Did you ever wonder why URLs look like they do?
With a bit of common sense, I found it not to hard to find reasonable
explanations of it. Please note that all of this is speculation,
but I hope it’s right because it’s just the way to go (please write me
if you can contribute).
Remember, back before the invention of the web, there were no URLs at
all. FTP sites were shared as free-text and transferred to the
command-line client using copy and paste (at most). Then, you had to
go to the directory you wanted and issue a fetch.

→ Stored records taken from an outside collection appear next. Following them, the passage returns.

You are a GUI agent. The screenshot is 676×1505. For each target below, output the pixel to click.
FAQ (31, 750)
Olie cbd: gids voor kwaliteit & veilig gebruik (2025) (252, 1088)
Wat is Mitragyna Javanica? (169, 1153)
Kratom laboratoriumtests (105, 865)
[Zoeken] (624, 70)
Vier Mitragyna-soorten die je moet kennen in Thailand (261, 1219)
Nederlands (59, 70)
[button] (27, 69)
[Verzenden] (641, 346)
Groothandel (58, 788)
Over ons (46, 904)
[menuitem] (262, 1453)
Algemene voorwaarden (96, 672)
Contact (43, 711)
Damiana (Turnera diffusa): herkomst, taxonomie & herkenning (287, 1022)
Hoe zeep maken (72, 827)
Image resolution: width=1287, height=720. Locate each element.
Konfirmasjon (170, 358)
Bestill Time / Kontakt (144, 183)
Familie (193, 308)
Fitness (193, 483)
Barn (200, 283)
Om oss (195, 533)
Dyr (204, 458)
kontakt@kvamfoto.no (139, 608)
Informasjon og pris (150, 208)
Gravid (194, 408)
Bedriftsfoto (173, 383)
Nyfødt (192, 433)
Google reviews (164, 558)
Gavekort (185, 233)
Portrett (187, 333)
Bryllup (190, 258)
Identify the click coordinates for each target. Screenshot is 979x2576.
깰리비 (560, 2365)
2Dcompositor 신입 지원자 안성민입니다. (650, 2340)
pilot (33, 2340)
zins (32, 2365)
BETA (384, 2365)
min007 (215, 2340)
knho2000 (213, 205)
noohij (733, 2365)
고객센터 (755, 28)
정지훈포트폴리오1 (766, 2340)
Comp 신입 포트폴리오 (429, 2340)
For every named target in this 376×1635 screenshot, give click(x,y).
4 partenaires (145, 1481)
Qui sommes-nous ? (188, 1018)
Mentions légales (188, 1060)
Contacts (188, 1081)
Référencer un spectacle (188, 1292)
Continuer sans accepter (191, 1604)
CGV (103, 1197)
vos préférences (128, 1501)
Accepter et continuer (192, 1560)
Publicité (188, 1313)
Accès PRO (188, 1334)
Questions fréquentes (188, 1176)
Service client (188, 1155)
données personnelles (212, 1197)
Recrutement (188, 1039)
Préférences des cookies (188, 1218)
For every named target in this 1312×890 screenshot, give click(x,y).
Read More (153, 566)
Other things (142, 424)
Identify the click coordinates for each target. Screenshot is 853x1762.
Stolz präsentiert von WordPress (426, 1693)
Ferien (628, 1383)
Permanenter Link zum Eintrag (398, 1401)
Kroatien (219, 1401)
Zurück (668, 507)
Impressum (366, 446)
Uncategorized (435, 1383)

TimBL’s genius idea now was to find a way to address everything on
the Internet, and he didn’t want to limit it to the web, but as well
allow to address FTP, GopherSpace and some even more obscure systems
that were in use back then.
Consider this URL:
http://foo.org/bar/baz?aleph=1&beta=2
Since URLs were meant to be uniform, there had to be a way to
determine the protocol to use, and the protocol had to be separated
from the host name in some way: a colon is the common way to say “this
is that”, and that’s why it is http:
.
foo.org
, of course, existed long before. DNS was invented in 1983,
and was a reasonable thing to build on. However, it was often criticized
for being “the wrong way ‘round”, with most-significant part of the
hierarchy last (the top-level domain org
). Having a Unix
background, Tim decided to keep the path hierarchy like in Unix, and
that’s why it is /bar/baz
. It works well for FTP, too.
Remember, when HTTP/0.9 was state of the art, there was only GET.
(Actually, the initial
design shows up some
other methods.)
However, Tim quickly discovered serving static data all day was
boring: there had to be a way to, for example, make a search
page.
And there was. Hands up, who remembers <ISINDEX>
? Add this
older-than-the-stones tag to your HTML and the browser will
automatically place a text box and a button to allow you to call a
search script.
How is the data transferred? Having only GET, the data has to go into
the URL. Which character would you use to delimit the path and the
query? Indeed, a question mark.
Now, <ISINDEX>
directly specifies the query string, so in the
beginning, it was more common to see URLs like
http://goo.org/search?meaning+of+life
Later, when forms were added,
there had to be a way to specify field names (what could be more
logical than =
for this purpose? Maybe :
…), and a way to
separate multiple fields (&
sounded like a good idea, but tells
enough about the state of SGML parsing back in the old days).
Whitespace in URLs were a problem! How can you know it is over? CGI
defines +
to surrogate space, but then, how do you transmit a +
?
Obviously, URL escaping had to be %69%6e%76%65%6e%74%65%64. This is where
things got ugly… for example, you really can’t tell if an URL
escaped string already had been escaped. Big fun. Why percent
encoding? Probably because the percent sign was not used yet?
Finally, I admit, I have a problem. I can’t figure at all why there
is a //
between the hostname and schema. I suppose it was meant for
something special (e.g. some URI/URNs don’t have it), but what is it
good for HTTP URLs?
Update 17mar2009: tbl doesn’t know himself.
But up to that, I think the design of URLs was perfectly reasonable,
wasn’t it?